En septembre 2022, Niloofar Hamedi est la première journaliste à rapporter l’hospitalisation et ensuite la mort de Mahsa Amini des suites d’un passage à tabac par des agents de la police dite de la moralité ou des mœurs. Ce reportage a déclenché le soulèvement social Femme, Vie, Liberté.


À peine quelques jours après la

publication de son reportage, Niloofar Hamedi est arrêtée à son tour. À ce jour, elle est toujours en prison sans avoir eu de procès. Elle et son mari, qui est aussi un marathonien, ont lancé diverses campagnes pour faire entendre la voix des prisonnier·ères politiques. Ainsi, Niloofar a annoncé qu’elle ferait la salutation au soleil depuis sa cellule tous les matins à 8 heures ou qu’elle courrait deux fois par semaine, en pantoufles, dans la cour de la prison.
De son côté, son mari a transformé la course à pied à l’extérieur de la prison en une campagne pour la libération de Niloofar. De très nombreux·ses coureur·ses continuent jusqu’à aujourd’hui à courir pour la libération de Niloofar dans différents marathons.


5


Zia Nabawi, un prisonnier politique qui a passé huit ans de sa jeunesse dans une prison de la République islamique, a choisi comme thème de son mémoire de maîtrise La phénoménologie de l’expérience carcérale. Pour rédiger ce mémoire, il a interviewé des dizaines de prisonnier·ères politiques. Pour quelqu’un comme moi, qui ne savait rien de plus que ce qui était publié sur les réseaux sociaux, cette lecture fut des plus instructives. Dans l’introduction de son mémoire, Nabawi écrit : « L’approche de la prison dans les médias que j’appelle “de position” s’articule autour des concepts de “réhabilitation” et de “punition”, tandis que l’approche des médias d’opposition aborde systématiquement la question de la prison à travers les concepts de “torture” et de “répression”. Par conséquent, ces deux approches sont largement aveugles à l’expérience réelle de la prison. »
Il affirme que la prédominance de ces deux approches politiques dans les médias publics a rendu l’expérience carcérale très surprenante et très peu familière pour quelqu’un·e qui la vit pour la première fois.
« ... Contrairement à l’opinion populaire, la prison n’est pas un lieu dénué de tout signe de vie.

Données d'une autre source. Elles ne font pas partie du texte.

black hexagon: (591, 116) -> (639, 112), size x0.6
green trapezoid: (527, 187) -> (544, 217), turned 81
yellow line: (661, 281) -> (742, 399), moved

Il y règne une qualité de vie unique et différente, qu’on ne peut pas comprendre à travers le prisme politique par lequel nous avons choisi de la regarder. » Pour quelqu’un·e qui souhaite adopter une approche artistique et humaniste à l’égard des prisonnier·ères politiques, la lecture de ce mémoire de trois cents pages constitue un véritable cadeau. Je dois bien plus qu’une bouteille de vin à Zia Nabawi.


6


Les émigrant·es fuient soit des dictateurs qui sont les marionnettes de puissances mondiales, soit la pauvreté résultant de siècles de pillage de leurs biens par les puissances coloniales. Néanmoins, les Européen·nes ne veulent pas assumer leur responsabilité, qui déstabiliserait leur vie. Iels s’efforcent de repousser les immigrant·es loin de leurs terres. (Il suffit de lire le projet de loi sur l’immigration illégale examiné par la Chambre des Communes britannique en mars dernier :
« Toute personne arrivée “illégalement” ne pourra pas demander l’asile et il incombe au·à la ministre de l’Intérieur de l’expulser. »).
Cela a pour conséquence qu’il ne reste pas d’autre option aux émigrant·es que de s’engager sur des routes périlleuses, telles que la traversée du tunnel sous la Manche dans lequel passe toutes les quelques heures un train à grande vitesse qui roule à 160 km/h. Si iels ne parviennent pas à parcourir la distance de 38 kilomètres avant le passage du TGV Paris-Londres, il ne restera d’elles·eux que la seule tache de leur sang sur les murs.


  • Amir Reza Koohestani, avril 2023

Notes

[1] Le mouvement vert ou soulèvement postélectoral en Iran suivit l’élection présidentielle iranienne de 2009, en réaction à l’annonce des résultats. Le pouvoir fut accusé de fraude électorale pour garder au pouvoir le conservateur Mahmoud Ahmadinejad.